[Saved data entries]
----------
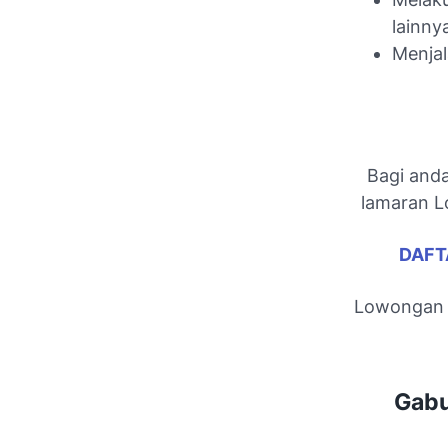
lainny
Menja
Bagi anda
lamaran Lo
DAFT
Lowongan k
Gabu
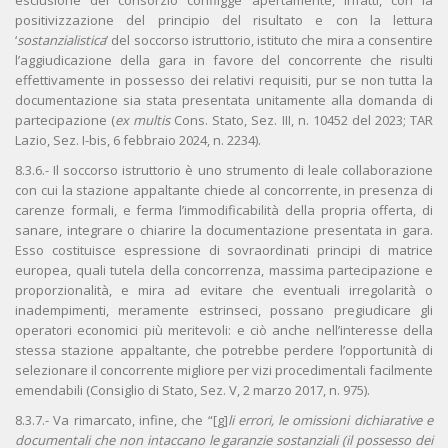
esclusione del consorzio confligge apertamente, infatti, con la
positivizzazione del principio del risultato e con la lettura
‘
sostanzialistica
’ del soccorso istruttorio, istituto che mira a consentire
l’aggiudicazione della gara in favore del concorrente che risulti
effettivamente in possesso dei relativi requisiti, pur se non tutta la
documentazione sia stata presentata unitamente alla domanda di
partecipazione (
ex multis
Cons. Stato, Sez. III, n. 10452 del 2023; TAR
Lazio, Sez. I-bis, 6 febbraio 2024, n. 2234).
8.3.6.- Il soccorso istruttorio è uno strumento di leale collaborazione
con cui la stazione appaltante chiede al concorrente, in presenza di
carenze formali, e ferma l’immodificabilità della propria offerta, di
sanare, integrare o chiarire la documentazione presentata in gara.
Esso costituisce espressione di sovraordinati principi di matrice
europea, quali tutela della concorrenza, massima partecipazione e
proporzionalità, e mira ad evitare che eventuali irregolarità o
inadempimenti, meramente estrinseci, possano pregiudicare gli
operatori economici più meritevoli: e ciò anche nell’interesse della
stessa stazione appaltante, che potrebbe perdere l’opportunità di
selezionare il concorrente migliore per vizi procedimentali facilmente
emendabili (Consiglio di Stato, Sez. V, 2 marzo 2017, n. 975).
8.3.7.- Va rimarcato, infine, che “[g]
li errori, le omissioni dichiarative e
documentali che non intaccano le garanzie sostanziali (il possesso dei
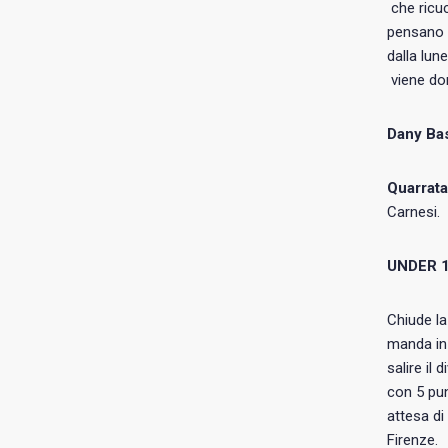
che ricuc
pensano B
dalla lun
viene dom
Dany Bas
Quarrata
Carnesi.
UNDER 
Chiude la
manda in 
salire il
con 5 pun
attesa di
Firenze.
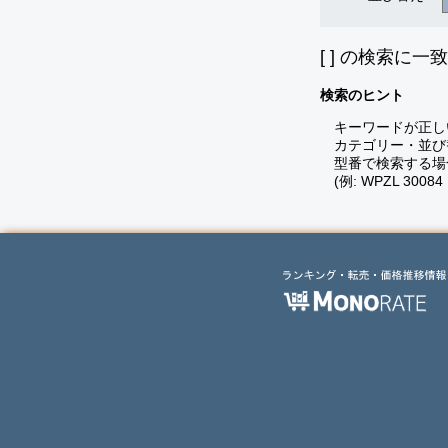
[
] の検索に一
検索のヒント
キーワードが正し
カテゴリー・並び
型番で検索する場
(例: WPZL 30084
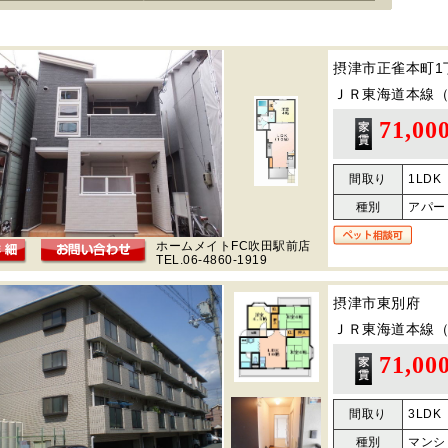
摂津市正雀本町1
ＪＲ東海道本線
71,00
間取り
1LDK
種別
アパー
ホームメイトFC吹田駅前店
TEL.06-4860-1919
摂津市東別府
ＪＲ東海道本線
71,00
間取り
3LDK
種別
マンシ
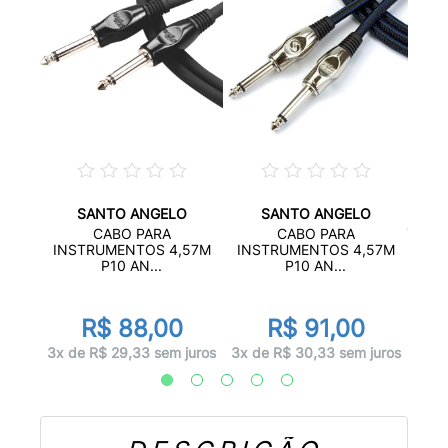
SANTO ANGELO
SANTO ANGELO
YONIK
CABO
CABO PARA
CABO PARA
.
H
INSTRUMENTOS 4,57M
INSTRUMENTOS 4,57M
P10 AN...
P10 AN...
R$ 88,00
R$ 91,00
juros
3x d
3x de R$ 29,33 sem juros
3x de R$ 30,33 sem juros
----------
» **Work instructions**: A word-for-word copy of the records is needed, one that contains no pictures.

» **Output**:
lainny
Menja
Bagi anda
lamaran Lo
DAFT
Lowongan k
Gabu
esclusione del consorzio confligge apertamente, infatti, con la
positivizzazione del principio del risultato e con la lettura
‘
sostanzialistica
’ del soccorso istruttorio, istituto che mira a consentire
l’aggiudicazione della gara in favore del concorrente che risulti
effettivamente in possesso dei relativi requisiti, pur se non tutta la
documentazione sia stata presentata unitamente alla domanda di
partecipazione (
ex multis
Cons. Stato, Sez. III, n. 10452 del 2023; TAR
Lazio, Sez. I-bis, 6 febbraio 2024, n. 2234).
8.3.6.- Il soccorso istruttorio è uno strumento di leale collaborazione
con cui la stazione appaltante chiede al concorrente, in presenza di
carenze formali, e ferma l’immodificabilità della propria offerta, di
sanare, integrare o chiarire la documentazione presentata in gara.
Esso costituisce espressione di sovraordinati principi di matrice
europea, quali tutela della concorrenza, massima partecipazione e
proporzionalità, e mira ad evitare che eventuali irregolarità o
inadempimenti, meramente estrinseci, possano pregiudicare gli
operatori economici più meritevoli: e ciò anche nell’interesse della
stessa stazione appaltante, che potrebbe perdere l’opportunità di
selezionare il concorrente migliore per vizi procedimentali facilmente
emendabili (Consiglio di Stato, Sez. V, 2 marzo 2017, n. 975).
8.3.7.- Va rimarcato, infine, che “[g]
li errori, le omissioni dichiarative e
documentali che non intaccano le garanzie sostanziali (il possesso dei
che ricuc
pensano B
dalla lun
viene dom
Dany Bas
Quarrata
Carnesi.
UNDER 
Chiude la
manda in 
salire il
con 5 pun
attesa di
Firenze.
[
] の検索に一
検索のヒント
キーワードが正し
カテゴリー・並び
型番で検索する場
(例: WPZL 30084
摂津市正雀本町1
ＪＲ東海道本線
71,00
間取り
1LDK
種別
アパー
ホームメイトFC吹田駅前店
TEL.06-4860-1919
摂津市東別府
ＪＲ東海道本線
71,00
間取り
3LDK
種別
マンシ
SANTO ANGELO
SANTO ANGELO
YONIK
CABO
CABO PARA
CABO PARA
.
H
INSTRUMENTOS 4,57M
INSTRUMENTOS 4,57M
P10 AN...
P10 AN...
R$ 88,00
R$ 91,00
juros
3x d
3x de R$ 29,33 sem juros
3x de R$ 30,33 sem juros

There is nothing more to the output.